Long Roads and Old Friends
Words and Photos: Carl S. Cunanan
We had planned a long drive with friends all the way north to Ilocos, bring the kids places they’ve never been, see things we haven’t in a while ourselves. Take advantage of some nice new highway stretches and the fact that C! had just completed a travel supplement that would show us the way. A short chat about the plan while meeting with the good people at Volvo reminded us that the Swedish cars had always been our weapon of choice for such journeys.
The new XC60 is far better than the models previous, and we did enjoy those old Volvos. They were always comfortable and sensible, never really put you in any positions of surprise. Those with a little more oomph such as the T5s and even the R models would add a sensible dollop of power to your foot, but remained the Volvo you would recognize. Still skewed more for comfort than for tight handling. These new cars though are much tighter handlers than those previous. They are more of a match to the enthusiast than ever, though some may say that a bit of the quirkiness and independence of thought have been lost. The end result is a car far better for more people than ever, but also one that may be a little less individual than before. Our long drive north showed us that while certain distinctive traits seem to have matured, the overall feel and experience remains as stalwart as ever.
We had planned a day to drive from Manila to Vigan, leaving mid-morning. The car proved well-sized for all the gear, and while I personally dearly love wagons, the added height of the cross-over vehicle did prove more relaxing as we left the tollways and started going through smaller towns. All the better to see over tricycles with. A possible two nights in Vigan turned into one, as family friends from Laoag said they would meet up with us there. We spent the evening in Vigan in the Luna Hotel, just off the main road of interest that let us explore the old town by foot. Vigan seems to really open up in the evening, as the lights set off the real historic feel and the outside noises quiet down. Visits to nearby sights such as weaving looms proved easily done just by asking around, though a hopeful trip for a riverboat ride turned out not to be interesting enough to actually do.
We headed off to Laoag, again leaving mid-morning. It was slow going through many town areas but navigation off our phones proved very accurate. We had cellular data signal the whole way. We took the Manila North Road and ended up running by some very beautiful coastline that proved a worthwhile place to just make stops and walk along the rocky shore. A needed bathroom break brought us to the Paoay Church and to a little cafe that turned out to be the find of the trip. We stopped at a place that looked like it had the best shot at clean bathrooms, and we ordered coffee while looking around. The coffee took quite a while, it seems they needed to start up all the machines. Rufino’s Cafe is just across the street from the church, and was actually inside an old building used as an art gallery. The coffee arrived, and was served with a wonderful local coffee sweetener called balicucha, and I became hooked on both. We ended up back there every day and brought stuff back home with us on the drive back.
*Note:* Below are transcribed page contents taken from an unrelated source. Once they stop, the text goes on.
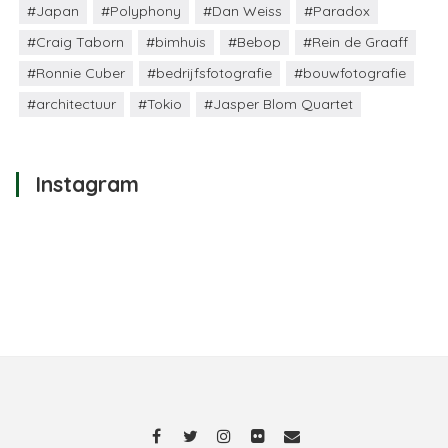
#Japan
#Polyphony
#Dan Weiss
#Paradox
#Craig Taborn
#bimhuis
#Bebop
#Rein de Graaff
#Ronnie Cuber
#bedrijfsfotografie
#bouwfotografie
#architectuur
#Tokio
#Jasper Blom Quartet
Instagram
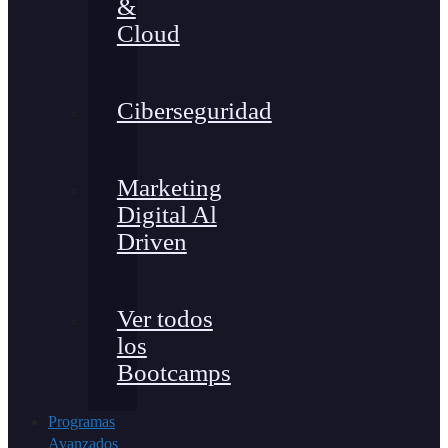
&
Cloud
Ciberseguridad
Marketing
Digital Al
Driven
Ver todos
los
Bootcamps
Programas
Avanzados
Our base at our final destination of Laoag was the Java Hotel, a family run place that is technically in the city but is actually all rice fields behind it. The hotel grew out of a restaurant called the Eagles’ Nest, which grew out of the family’s gas station. The hotel is simple and clean, and guests were business people from Manila and families. The Eagle’s Nest is quite a popular restaurant and meeting place, and has been written up in Sandy Daza’s column for its authentic dinakdakan. The other option for staying in Laoag was Fort Ilocandia, but the Java Hotel proved very convenient as it was near enough the city center but still away from the bustle. It is also on the main road out we used to explore even further north as well as to go Trick or Treating on Halloween.
We spent a day driving further north up to the Cape Bojeador Lighthouse and just to walk along the rocky coastline. Other than some pretty bad traffic on the way back to Manila, the entire journey was quite a welcome break from the madness of Manila. The kids got a better taste of provincial life than they would have if we just chose to stay in resorts and hotels, and they got to feel the joy of just sitting in a tree by the beach with absolutely no one else around. The pace of life was clearly different, the people friendly and open, the food wonderful. The roads of Ilocos Norte are still well maintained and a joy to drive. The XC60 provided the comfort we wanted but with tighter handling than the Volvos of before, which made the well-designed roads all the better. And it turns out the chef that set up that cafe regularly comes back to Manila, so I can have a steady supply of balicucha.